残された攻撃は1回。しかもすでに2死。あとアウト1つで勝ちはなくなるところで、巡ってきたチャンスだった。1番の塩見泰隆が三遊間を破ると、三塁ベンチから高津臣吾監督が満を持して出てきた。
「代打・川端!」
今季の代打での打率は3割6分6厘。“代打の神様”としてリーグ優勝の立役者の一人となった川端慎吾というカードを、ここでようやく指揮官が切ったのである。
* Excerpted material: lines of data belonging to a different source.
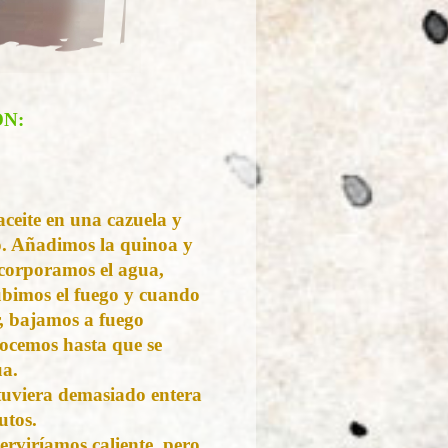
N:
aceite en una cazuela y
jo. Añadimos la quinoa y
corporamos el agua,
Subimos el fuego y cuando
, bajamos a fuego
cocemos hasta que se
ua.
stuviera demasiado entera
utos.
rviríamos caliente, pero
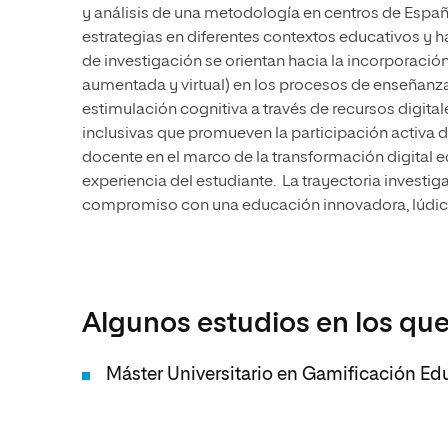
y análisis de una metodología en centros de España
estrategias en diferentes contextos educativos y h
de investigación se orientan hacia la incorporaci
aumentada y virtual) en los procesos de enseñanza-
estimulación cognitiva a través de recursos digita
inclusivas que promueven la participación activa 
docente en el marco de la transformación digital 
experiencia del estudiante. La trayectoria investig
compromiso con una educación innovadora, lúdica 
Algunos estudios en los que
Máster Universitario en Gamificación Ed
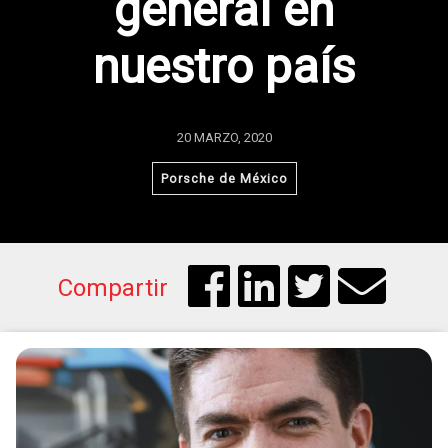
general en
nuestro país
20 MARZO, 2020
Porsche de México
Compartir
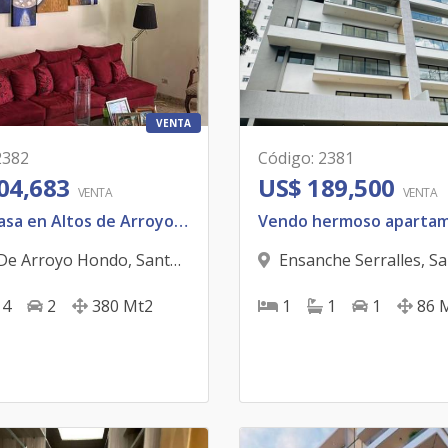
VENTA
2382
Código
:
2381
04,683
US$ 189,500
VENTA
VENTA
Vendo Casa en Altos de Arroyo Hondo.
 De Arroyo Hondo
,
Santo
Ensanche Serralles
,
Sa
 D.N.
Domingo D.N.
4
2
380
Mt2
1
1
1
86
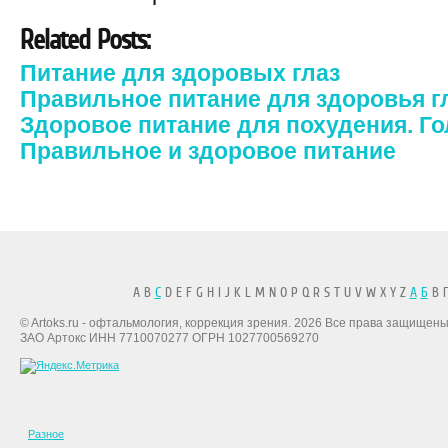
Related Posts:
Питание для здоровых глаз
Правильное питание для здоровья г
Здоровое питание для похудения. Го
Правильное и здоровое питание
A B
C
D E F G H I J K L M N O P Q R S T U V W X Y Z
А
Б
В Г
© Artoks.ru - офтальмология, коррекция зрения. 2026 Все права защищены
ЗАО Артокс ИНН 7710070277 ОГРН 1027700569270
Разное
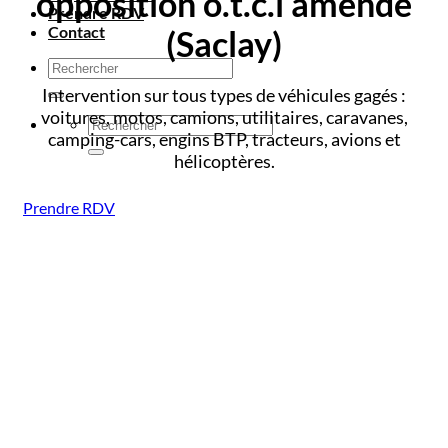
opposition o.t.c.i amende
Prendre RDV
Contact
(Saclay)
Intervention sur tous types de véhicules gagés :
voitures, motos, camions, utilitaires, caravanes,
camping-cars, engins BTP, tracteurs, avions et
hélicoptères.
Prendre RDV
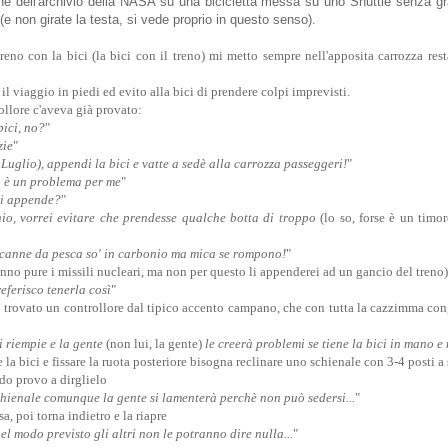
e dell'archivio della NASA su una bicicletta messa su uno Shuttle senza gra
(e non girate la testa, si vede proprio in questo senso).
eno con la bici (la bici con il treno) mi metto sempre nell'apposita carrozza res
il viaggio in piedi ed evito alla bici di prendere colpi imprevisti.
ollore c'aveva già provato:
ici, no?
"
zie
"
Luglio), appendi la bici e vatte a sedè alla carrozza passeggeri!
"
n è un problema per me
"
oi appende?
"
io, vorrei evitare che prendesse qualche botta di troppo
(lo so, forse è un timo
e canne da pesca so' in carbonio ma mica se rompono!
"
fanno pure i missili nucleari, ma non per questo li appenderei ad un gancio del treno)
eferisco tenerla così
"
o trovato un controllore dal tipico accento campano, che con tutta la cazzimma cong
si riempie e la gente
(non lui, la gente)
le creerà problemi se tiene la bici in mano 
 la bici e fissare la ruota posteriore bisogna reclinare uno schienale con 3-4 posti a
do provo a dirglielo
schienale comunque la gente si lamenterà perchè non può sedersi...
"
a, poi torna indietro e la riapre
nel modo previsto gli altri non le potranno dire nulla...
"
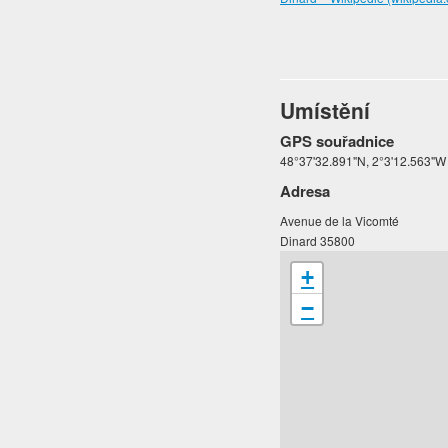
Umístění
GPS souřadnice
48°37'32.891"N, 2°3'12.563"W
Adresa
Avenue de la Vicomté
Dinard 35800
+
−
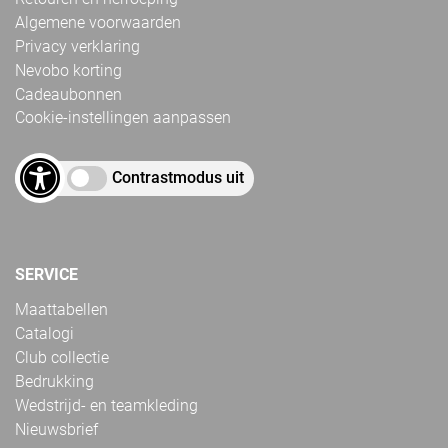
Algemene voorwaarden
Privacy verklaring
Nevobo korting
Cadeaubonnen
Cookie-instellingen aanpassen
Contrastmodus uit
SERVICE
Maattabellen
Catalogi
Club collectie
Bedrukking
Wedstrijd- en teamkleding
Nieuwsbrief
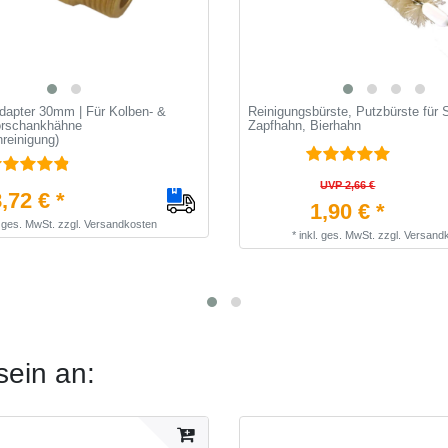
dapter 30mm | Für Kolben- &
Reinigungsbürste, Putzbürste für
rschankhähne
Zapfhahn, Bierhahn
reinigung)
UVP 2,66 €
,72 € *
1,90 € *
. ges. MwSt.
zzgl.
Versandkosten
*
inkl. ges. MwSt.
zzgl.
Versand
sein an:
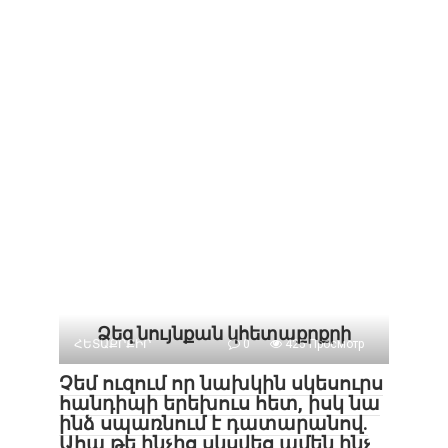
Ձեզ նույնքան կհետաքրքրի
ՀԵՏԱՔՐՔԻՐ
0
425 Просмотр
Չեմ ուզում որ նախկին սկեսուրս
հանդիպի երեխուս հետ, իսկ նա
ինձ սպառնում է դատարանով.
Ահա թե ինչից սկսվեց ամեն ինչ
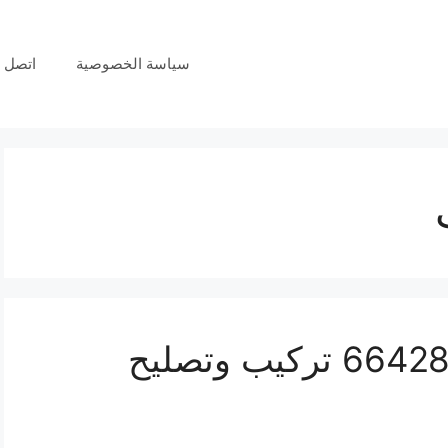
سياسة الخصوصية
اتصل ب
فني انتركم الوفرة 66428585 تركيب وتصليح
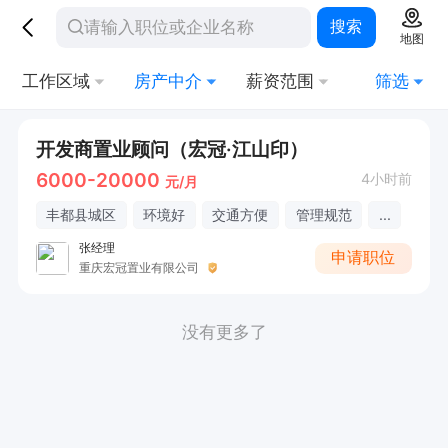
搜索
地图
工作区域
房产中介
薪资范围
筛选
开发商置业顾问（宏冠·江山印）
6000-20000
4小时前
元/月
丰都县城区
环境好
交通方便
管理规范
...
张经理
申请职位
重庆宏冠置业有限公司
没有更多了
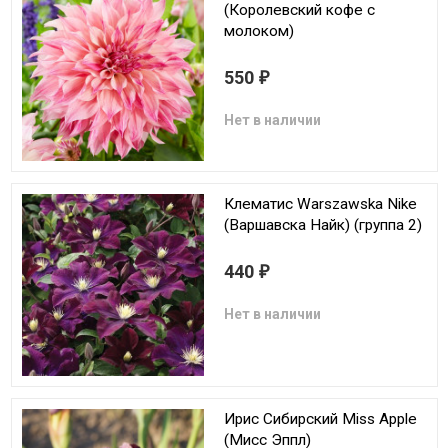
(Королевский кофе с
молоком)
550
₽
Нет в наличии
Клематис Warszawska Nike
(Варшавска Найк) (группа 2)
440
₽
Нет в наличии
Ирис Сибирский Miss Apple
(Мисс Эппл)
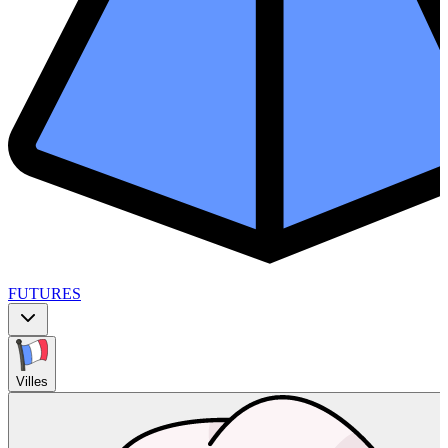
FUTURES
Villes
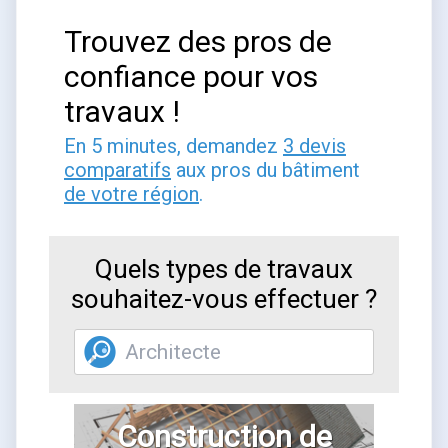
Trouvez des pros de
confiance pour vos
travaux !
En 5 minutes, demandez
3 devis
comparatifs
aux pros du bâtiment
de votre région
.
Quels types de travaux
souhaitez-vous effectuer ?
Construction de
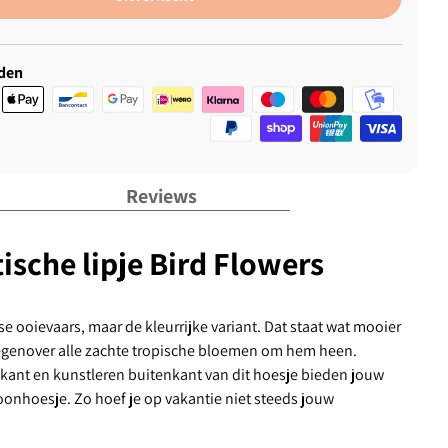
den
Reviews
sche lipje Bird Flowers
e ooievaars, maar de kleurrijke variant. Dat staat wat mooier
tegenover alle zachte tropische bloemen om hem heen.
kant en kunstleren buitenkant van dit hoesje bieden jouw
efoonhoesje. Zo hoef je op vakantie niet steeds jouw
「ランナー一塁で、後ろも山田(哲人)、村上(宗隆)と3、4番がいた。何とか後ろに繋ごうという気持ちで(打席に)入ったんですけど、ランナーが二塁に行って……またいいところに落ちてくれました」
カウント2-2からパスボールで塩見が二進した後の7球目だった。内角スライダーにどん詰まった。それでも最後に左手で懸命に押し込む。フラフラと遊撃手の紅林弘太郎の後方に上がった打球が、前進する左翼手の吉田正尚との間にポトリと落ち、塩見が一気に日本一を決めるホームへと頭から滑り込んだ。
「7回くらいからずっと準備をしていたので、いつ(出番が)きてもいいように準備はできていた。いいところで回ってきてくれました」
前回の2015年のリーグ優勝は、攻撃的2番打者という真中満監督の期待に応え、首位打者も獲得してチームの背骨を支えた。しかし2017年に椎間板ヘルニアを発症して2度の手術を経験。腰のケアをしながら代打という仕事に活路を見出した今季は、ひたすら出番を待ち続けて、一瞬の勝負に自分の技術のすべてを注いできた。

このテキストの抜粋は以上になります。